Taylor Wilson (born May 7, 1994) is an American nuclear physicist and science advocate. Wilson achieved controlled nuclear fusion in 2008 when he was 14 years old. He has designed a compact radiation detector to enhance airport security. Wilson works to expand applications for nuclear medicine, and to design and develop modular power reactor technology.

Personal life and education
Taylor Wilson was born in 1994 in Texarkana, Arkansas to Kenneth and Tiffany Wilson. His father is the owner of a Coca-Cola bottling plant, and his mother was a yoga instructor. Wilson was initially interested in rocketry and space science, before entering the field of nuclear science at age 10. He had a lot of support from his parents. He resides in Reno, Nevada.

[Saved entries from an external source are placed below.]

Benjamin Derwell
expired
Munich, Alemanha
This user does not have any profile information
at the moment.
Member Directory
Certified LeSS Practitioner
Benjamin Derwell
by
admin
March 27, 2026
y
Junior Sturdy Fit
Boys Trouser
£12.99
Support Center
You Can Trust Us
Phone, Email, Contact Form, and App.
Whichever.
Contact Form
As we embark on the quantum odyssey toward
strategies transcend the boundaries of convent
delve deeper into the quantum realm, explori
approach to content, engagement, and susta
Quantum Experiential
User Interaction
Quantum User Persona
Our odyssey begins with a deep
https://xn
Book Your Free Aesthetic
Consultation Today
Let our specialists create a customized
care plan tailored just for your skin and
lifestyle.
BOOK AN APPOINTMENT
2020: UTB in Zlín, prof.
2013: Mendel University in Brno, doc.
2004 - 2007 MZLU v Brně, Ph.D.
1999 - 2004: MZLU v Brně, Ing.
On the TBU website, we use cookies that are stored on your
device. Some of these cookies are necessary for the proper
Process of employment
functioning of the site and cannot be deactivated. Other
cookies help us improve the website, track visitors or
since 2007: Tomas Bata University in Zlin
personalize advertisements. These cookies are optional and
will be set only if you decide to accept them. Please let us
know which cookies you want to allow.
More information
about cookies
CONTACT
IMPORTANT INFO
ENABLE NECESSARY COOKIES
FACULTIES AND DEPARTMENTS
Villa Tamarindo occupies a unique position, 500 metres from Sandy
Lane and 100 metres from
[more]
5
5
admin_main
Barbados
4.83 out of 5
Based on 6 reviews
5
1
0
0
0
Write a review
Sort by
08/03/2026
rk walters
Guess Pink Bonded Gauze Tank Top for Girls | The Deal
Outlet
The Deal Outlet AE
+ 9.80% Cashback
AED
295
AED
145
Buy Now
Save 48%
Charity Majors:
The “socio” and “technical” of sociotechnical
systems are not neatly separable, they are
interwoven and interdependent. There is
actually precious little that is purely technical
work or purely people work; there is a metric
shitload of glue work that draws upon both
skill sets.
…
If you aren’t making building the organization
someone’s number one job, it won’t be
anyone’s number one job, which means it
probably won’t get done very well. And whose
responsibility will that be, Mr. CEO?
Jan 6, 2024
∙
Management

In June 2012, Wilson was awarded a Thiel Fellowship. The two-year $100,000 fellowship requires recipients to forgo college for the duration of the fellowship. In 2017, Wilson was named a member of the Helena Group, an "elite and edgy" think tank of global leaders focused on executing projects that improve the world.

Scientific projects

Fusion reactor
In 2008, Wilson achieved nuclear fusion using an inertial electrostatic confinement (IEC) device, which was a variation of the fusor, invented by Philo T. Farnsworth in 1964.

Nuclear detection
In May 2010, Wilson entered the Intel International Science and Engineering Fair in San Jose, California, and won several awards for his project titled "Fission Vision: The Detection of Prompt and Delayed Induced Fission Gamma Radiation, and the Application to the Detection of Proliferated Nuclear Materials."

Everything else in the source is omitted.